Chapitre 1 : il était un rêve

Toutes les nuits, il lui semblait faire le même rêve. Il commençait toujours ainsi, elle est dans sa chambre, elle se tient debout, près de la fenêtre à contempler la nuit qui couvre la ville. Elle tend la main et ouvre cette fenêtre permettant à cette brise glaciale de venir caresser ses joues roses. L’espace d’un instant elle reste là, paisible, à savourer la quiétude de la nuit. Puis, d’un geste souple et avec une agilité saisissante, elle bondit sur le rebord de la fenêtre et se tient accroupie dans l’encadrement. Elle regarde en bas, son cœur battant plus fort dans sa poitrine face à ce vide qui s’offre à elle. Une chute de sept étages lui tend les bras.  

Elle se penche légèrement en avant, son regard fixé sur le sol et se retient dans un instant d’hésitation. 

C’est de la folie. Jamais elle n’osera faire une chose pareille. 

Son cœur reste cependant tranquille et un frisson lui parcourt l’échine. Elle doit revenir en arrière, fermer cette fenêtre, aller se coucher. Mais doucement, ses doigts glissent de sa prise, et elle ne fait rien pour empêcher l’inévitable d’arriver. 

Elle tombe.  

La descente est enivrante, loin d’en avoir peur, elle prend plaisir à sentir cette vitesse s’accentuer. Elle ne ferme pas les yeux, au contraire, elle les garde grands ouverts pour voir le sol qui se rapproche d’elle. Le sentiment de liberté est plus fort que la peur, elle ne pense plus à rien, elle a même l’étrange sensation de pouvoir voler. Elle a envie de crier, de rire, d’hurler et plus que tout, dans sa chute elle soupire de contentement. 

L’atterrissage se fait sans mal. Elle tombe sur ses pieds et ses mains, tel un félin. Pas un bruit, pas une égratignure. Son regard balaye autour d’elle. Il n’y avait personne pour la voir dans cette ruelle. Elle se voit alors bondir à travers la ville avec une force animale lui donnant un impression de toute puissance. Elle est rapide et tellement agile que sa présence est presque invisible pour les individus qui se trouvent sur son chemin.

Elle devient aussi légère qu’un courant d’air. Elle entend tout, elle voit tout, elle sent tout. Elle explore sa ville, la redécouvrant dans la nuit. Elle traverse les quartiers, parcourant plusieurs kilomètres sans ressentir la moindre fatigue.
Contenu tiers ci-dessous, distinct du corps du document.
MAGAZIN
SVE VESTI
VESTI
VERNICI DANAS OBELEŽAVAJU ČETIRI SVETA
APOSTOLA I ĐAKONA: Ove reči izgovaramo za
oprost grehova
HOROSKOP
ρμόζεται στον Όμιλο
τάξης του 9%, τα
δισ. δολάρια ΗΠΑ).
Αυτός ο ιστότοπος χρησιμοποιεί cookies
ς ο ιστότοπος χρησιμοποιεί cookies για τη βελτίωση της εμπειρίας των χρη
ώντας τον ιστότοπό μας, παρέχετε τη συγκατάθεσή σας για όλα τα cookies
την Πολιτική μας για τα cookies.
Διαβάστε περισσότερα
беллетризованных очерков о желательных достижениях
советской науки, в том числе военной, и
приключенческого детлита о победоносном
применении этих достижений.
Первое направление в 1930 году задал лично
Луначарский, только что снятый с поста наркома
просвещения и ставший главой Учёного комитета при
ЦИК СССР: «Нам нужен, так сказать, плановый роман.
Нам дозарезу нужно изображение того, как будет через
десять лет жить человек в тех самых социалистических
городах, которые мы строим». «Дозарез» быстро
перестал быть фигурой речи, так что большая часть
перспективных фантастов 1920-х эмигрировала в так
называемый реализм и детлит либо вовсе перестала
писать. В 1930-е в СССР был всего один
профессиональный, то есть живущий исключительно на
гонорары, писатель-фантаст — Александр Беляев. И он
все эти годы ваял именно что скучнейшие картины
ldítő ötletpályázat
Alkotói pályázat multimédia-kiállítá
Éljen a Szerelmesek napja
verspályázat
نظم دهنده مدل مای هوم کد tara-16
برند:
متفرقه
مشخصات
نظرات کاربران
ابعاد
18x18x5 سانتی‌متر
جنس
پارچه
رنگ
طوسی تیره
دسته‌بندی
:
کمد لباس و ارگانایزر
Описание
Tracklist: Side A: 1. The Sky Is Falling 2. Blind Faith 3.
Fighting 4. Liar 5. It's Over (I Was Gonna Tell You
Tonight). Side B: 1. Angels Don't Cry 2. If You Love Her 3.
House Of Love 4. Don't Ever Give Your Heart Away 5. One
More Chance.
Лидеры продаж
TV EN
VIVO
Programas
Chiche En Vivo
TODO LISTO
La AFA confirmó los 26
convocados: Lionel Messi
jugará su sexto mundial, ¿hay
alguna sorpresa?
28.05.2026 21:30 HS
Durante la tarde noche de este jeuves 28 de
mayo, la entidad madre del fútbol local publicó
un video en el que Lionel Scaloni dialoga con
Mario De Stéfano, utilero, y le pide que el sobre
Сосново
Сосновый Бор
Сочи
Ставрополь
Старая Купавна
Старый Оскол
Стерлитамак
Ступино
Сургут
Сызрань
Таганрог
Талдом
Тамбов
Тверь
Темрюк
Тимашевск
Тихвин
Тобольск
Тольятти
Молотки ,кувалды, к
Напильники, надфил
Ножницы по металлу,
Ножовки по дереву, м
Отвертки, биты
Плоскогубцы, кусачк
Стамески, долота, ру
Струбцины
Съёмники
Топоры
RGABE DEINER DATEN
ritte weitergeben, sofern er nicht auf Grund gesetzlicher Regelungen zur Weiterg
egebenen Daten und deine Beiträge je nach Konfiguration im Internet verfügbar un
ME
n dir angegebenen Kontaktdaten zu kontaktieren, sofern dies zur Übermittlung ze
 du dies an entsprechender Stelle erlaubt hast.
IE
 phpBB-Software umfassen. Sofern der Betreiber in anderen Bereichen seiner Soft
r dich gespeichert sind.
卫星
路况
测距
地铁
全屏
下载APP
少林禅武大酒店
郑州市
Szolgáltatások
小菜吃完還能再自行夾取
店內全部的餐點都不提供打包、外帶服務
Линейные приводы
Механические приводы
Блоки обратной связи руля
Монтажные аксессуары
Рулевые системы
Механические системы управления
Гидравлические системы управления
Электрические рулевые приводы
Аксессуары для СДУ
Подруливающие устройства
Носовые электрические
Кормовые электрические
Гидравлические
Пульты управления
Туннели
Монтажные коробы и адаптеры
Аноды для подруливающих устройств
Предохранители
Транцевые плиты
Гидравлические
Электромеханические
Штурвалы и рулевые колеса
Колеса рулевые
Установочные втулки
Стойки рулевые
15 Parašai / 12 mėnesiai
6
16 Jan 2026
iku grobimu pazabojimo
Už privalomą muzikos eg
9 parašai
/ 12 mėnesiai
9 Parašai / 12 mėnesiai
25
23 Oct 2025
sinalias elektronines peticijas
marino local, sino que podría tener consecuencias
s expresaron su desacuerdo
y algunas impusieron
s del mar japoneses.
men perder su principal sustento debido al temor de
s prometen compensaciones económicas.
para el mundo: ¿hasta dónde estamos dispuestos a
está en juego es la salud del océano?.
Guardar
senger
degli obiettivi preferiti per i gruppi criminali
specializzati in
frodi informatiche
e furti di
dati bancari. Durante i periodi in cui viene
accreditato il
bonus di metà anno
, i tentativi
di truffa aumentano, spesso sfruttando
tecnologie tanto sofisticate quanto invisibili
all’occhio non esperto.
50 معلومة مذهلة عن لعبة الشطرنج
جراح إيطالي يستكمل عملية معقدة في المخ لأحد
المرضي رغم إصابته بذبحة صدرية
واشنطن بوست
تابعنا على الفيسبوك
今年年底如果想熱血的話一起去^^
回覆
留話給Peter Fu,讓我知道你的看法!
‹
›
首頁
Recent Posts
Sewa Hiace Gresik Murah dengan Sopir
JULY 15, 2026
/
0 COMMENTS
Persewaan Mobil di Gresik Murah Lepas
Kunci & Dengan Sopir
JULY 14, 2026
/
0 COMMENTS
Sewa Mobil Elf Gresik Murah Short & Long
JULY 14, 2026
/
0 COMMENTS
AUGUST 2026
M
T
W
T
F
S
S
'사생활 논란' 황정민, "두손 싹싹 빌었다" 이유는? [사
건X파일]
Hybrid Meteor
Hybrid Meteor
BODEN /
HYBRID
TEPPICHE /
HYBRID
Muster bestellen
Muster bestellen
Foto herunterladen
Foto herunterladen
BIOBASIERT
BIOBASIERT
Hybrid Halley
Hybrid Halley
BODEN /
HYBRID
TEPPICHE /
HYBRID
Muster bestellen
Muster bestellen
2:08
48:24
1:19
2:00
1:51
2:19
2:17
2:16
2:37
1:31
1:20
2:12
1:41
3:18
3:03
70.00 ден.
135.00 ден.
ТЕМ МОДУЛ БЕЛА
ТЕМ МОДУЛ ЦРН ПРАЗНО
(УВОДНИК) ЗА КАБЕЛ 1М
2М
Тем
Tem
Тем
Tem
Tantôt en courant, tantôt en bondissant, rien ne semble pouvoir l’arrêter. Elle se sent forte, invincible. 

Elle arrête sa course folle en haut de cette tour de vingt étages car c’est de là qu’elle a la meilleure vue de la ville. Le paysage urbain s’offre à elle. Elle peut tout voir, ce chat qui se faufile par la porte entrouverte des cuisines d’un restaurant, ce passant qui hèle un taxi, ce jeune couple qui partage un verre en terrasse. Il lui semble même sentir les odeurs de nourriture qui s’en dégagent. Ses sens sont si décuplés qu’il lui semble percevoir toutes les conversations dans un brouhaha qui lui paraît assourdissant. 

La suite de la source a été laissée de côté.